The road whips beneath him in a snaking blur, the Kraang-enhanced engine shooting purple sparks and humming ominously like an overloaded transformer. The accelerator is maxed out, the eye of the turbo boost glaring at him accusingly, but Donnie had said to save it as a last resort. They hadn't had a chance to test out the modifications they'd made to the fuel system, and despite Donnie's blasé assurances to the rest of the gang it's just as likely to blow up and take Casey Jones with it as it is to shoot him off the edge of the mountain road and into fucking outer space.
The hulking thing ahead of him shifts gears, the sound of it nauseatingly organic, and that brief hiccup in speed is all Casey needs to catch up.
He rams into the back fender hard enough to make Doc squawk and flap angrily back in her cage. The monster wearing Donnie's face howls with glee.
(Donnie's phone had still been on when it swallowed him, the sounds of crunching bone and hoarse screaming and something Casey would only recognize afterwards as metal pushing through flesh made all the more horrible by the faintly tinny reception.)
Speed Demon shakes him loose, tires squealing as it weaves back and forth across the road. Through sheer force of will, Casey edges the Turtle Racer up the seemingly endless six feet needed to ram the purple bumper again.
"Give him back, you stupid fuck!" There's wind in his hair, cold against his sweat-damp skin despite the day's bright spring warmth, and he can feel his terrified pulse pounding all the way down to his fingertips. "He's not yours, give him back!"
As the race winds on he screams more things, desperate things, things too raw to remember word-for-word or ever admit to in the quiet of the farmhouse. Things his own ears aren't ready to hear.
Luckily, the wind rips them all away, scatters them broken across the asphalt as a senseless string of consonants.
Only much, much later, when the roads are safe again and Donnie is bent low over the kitchen table, quiet and too exhausted to flirt as April and Leo carefully patch the ragged holes left behind where mutagenic spark plugs pushed through his shell, does Casey put two and two and pi together.

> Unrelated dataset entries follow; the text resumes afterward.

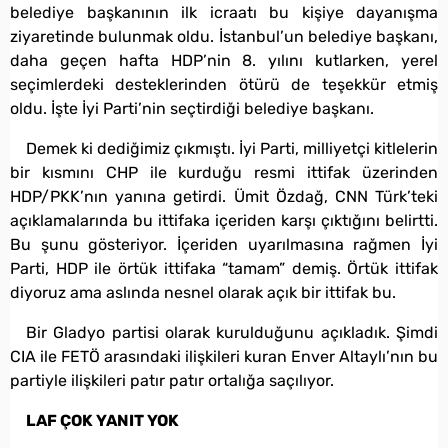
belediye başkanının ilk icraatı bu kişiye dayanışma
ziyaretinde bulunmak oldu. İstanbul’un belediye başkanı,
daha geçen hafta HDP’nin 8. yılını kutlarken, yerel
seçimlerdeki desteklerinden ötürü de teşekkür etmiş
oldu. İşte İyi Parti’nin seçtirdiği belediye başkanı.
Demek ki dediğimiz çıkmıştı. İyi Parti, milliyetçi kitlelerin
bir kısmını CHP ile kurduğu resmi ittifak üzerinden
HDP/PKK’nın yanına getirdi. Ümit Özdağ, CNN Türk’teki
açıklamalarında bu ittifaka içeriden karşı çıktığını belirtti.
Bu şunu gösteriyor. İçeriden uyarılmasına rağmen İyi
Parti, HDP ile örtük ittifaka “tamam” demiş. Örtük ittifak
diyoruz ama aslında nesnel olarak açık bir ittifak bu.
Bir Gladyo partisi olarak kurulduğunu açıkladık. Şimdi
CIA ile FETÖ arasındaki ilişkileri kuran Enver Altaylı’nın bu
partiyle ilişkileri patır patır ortalığa saçılıyor.
LAF ÇOK YANIT YOK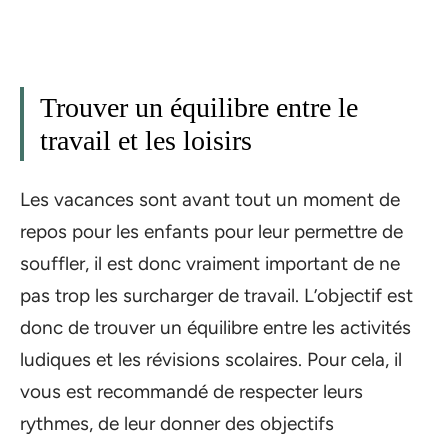
Trouver un équilibre entre le
travail et les loisirs
Les vacances sont avant tout un moment de
repos pour les enfants pour leur permettre de
souffler, il est donc vraiment important de ne
pas trop les surcharger de travail. L’objectif est
donc de trouver un équilibre entre les activités
ludiques et les révisions scolaires. Pour cela, il
vous est recommandé de respecter leurs
rythmes, de leur donner des objectifs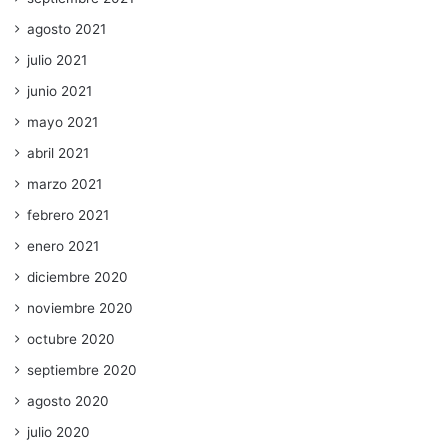
agosto 2021
julio 2021
junio 2021
mayo 2021
abril 2021
marzo 2021
febrero 2021
enero 2021
diciembre 2020
noviembre 2020
octubre 2020
septiembre 2020
agosto 2020
julio 2020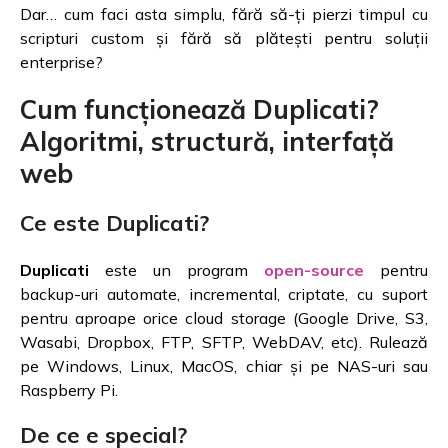
Dar… cum faci asta simplu, fără să-ți pierzi timpul cu
scripturi custom și fără să plătești pentru soluții
enterprise?
Cum funcționează Duplicati?
Algoritmi, structură, interfață
web
Ce este Duplicati?
Duplicati
este un program
open-source
pentru
backup-uri automate, incremental, criptate, cu suport
pentru aproape orice cloud storage (Google Drive, S3,
Wasabi, Dropbox, FTP, SFTP, WebDAV, etc). Rulează
pe Windows, Linux, MacOS, chiar și pe NAS-uri sau
Raspberry Pi.
De ce e special?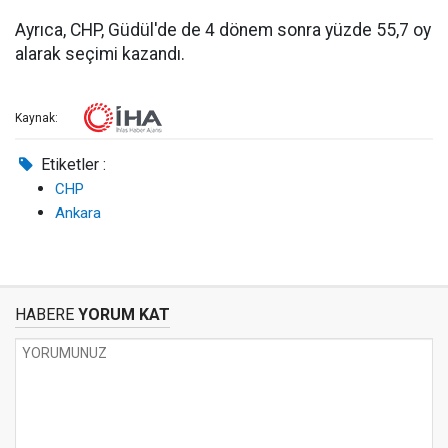
Ayrıca, CHP, Güdül'de de 4 dönem sonra yüzde 55,7 oy
alarak seçimi kazandı.
Kaynak:
Etiketler :
CHP
Ankara
HABERE
YORUM KAT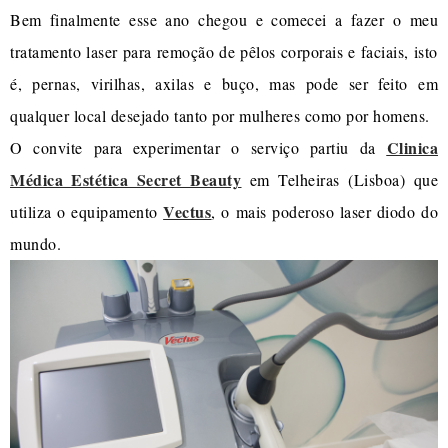
Bem finalmente esse ano chegou e comecei a fazer o meu
tratamento laser para remoção de pêlos corporais e faciais, isto
é, pernas, virilhas, axilas e buço, mas pode ser feito em
qualquer local desejado tanto por mulheres como por homens.
Clinica
O convite para experimentar o serviço partiu da
Médica Estética Secret Beauty
em Telheiras (Lisboa) que
Vectus
utiliza o equipamento
, o mais poderoso laser diodo do
mundo.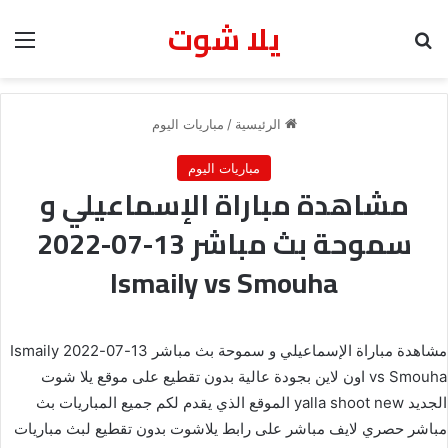
يلا شوت
بحث عن
الق
الرئيسية
/
مباريات اليوم
مباريات اليوم
مشاهدة مباراة الإسماعيلي و
سموحة بث مباشر 13-07-2022
Ismaily vs Smouha
مشاهدة مباراة الإسماعيلي و سموحة بث مباشر 13-07-2022 Ismaily
vs Smouha اون لاين بجودة عالية بدون تقطيع على موقع يلا شوت
الجديد yalla shoot new الموقع الذي يقدم لكم جميع المباريات بث
مباشر حصري لايف مباشر على رابط يلاشوت بدون تقطيع لبث مباريات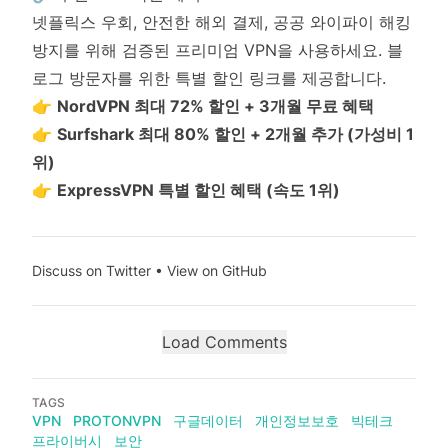
넷플릭스 우회, 안전한 해외 결제, 공공 와이파이 해킹
방지를 위해 검증된 프리미엄 VPN을 사용하세요. 블
로그 방문자를 위한 특별 할인 링크를 제공합니다.
👉
NordVPN 최대 72% 할인 + 3개월 무료 혜택
👉
Surfshark 최대 80% 할인 + 2개월 추가 (가성비 1
위)
👉
ExpressVPN 특별 할인 혜택 (속도 1위)
Discuss on Twitter
•
View on GitHub
Load Comments
TAGS
VPN
PROTONVPN
구글데이터
개인정보보호
빅테크
프라이버시
보안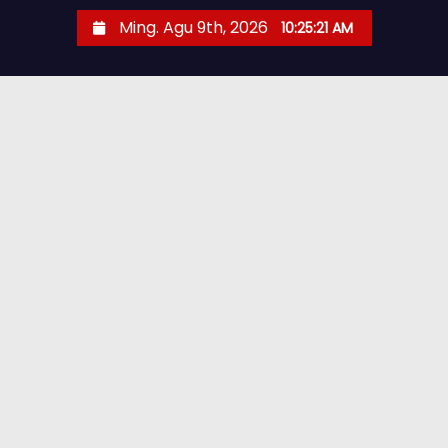
Ming. Agu 9th, 2026
10:25:22 AM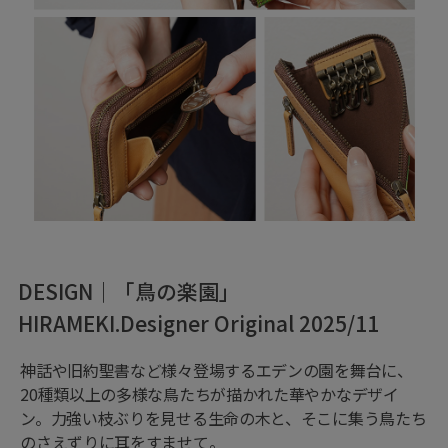
DESIGN｜「鳥の楽園」
HIRAMEKI.Designer Original 2025/11
神話や旧約聖書など様々登場するエデンの園を舞台に、
20種類以上の多様な鳥たちが描かれた華やかなデザイ
ン。力強い枝ぶりを見せる生命の木と、そこに集う鳥たち
のさえずりに耳をすませて。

He slips off to the barn, where he stands for a long time staring down into the open-air interior that's too dangerous for Donnie to drive, even in the dark of night. Too exposed.
Casey's lips pull back in an involuntary snarl, jaw and arms still aching from his white-knuckled drive. He kicks at the driver's side door. Kicks it again. Slams his foot over and over against the dull black metal until the smug face of the flaming spray-painted skull decorating it is nothing more than a dented hollow.
There are some things that—no matter how much he wants otherwise—Casey Jones can't do. He just can't.
(His dad hadn't asked any questions when Casey came home battered and bruised from his first fight with Raphael. He hadn't needed to.
"You're too much like your mom for your own good sometimes," he'd said, voice almost as rough as his broom-calloused hands, but his grip had been gentle, gentle as he tilted Casey's aching face back towards the light.)
The door sticks when he tries to open it again. Donatello is going to complain bitterly about having to help him fix it.
Casey's not sure if that makes him feel better or worse.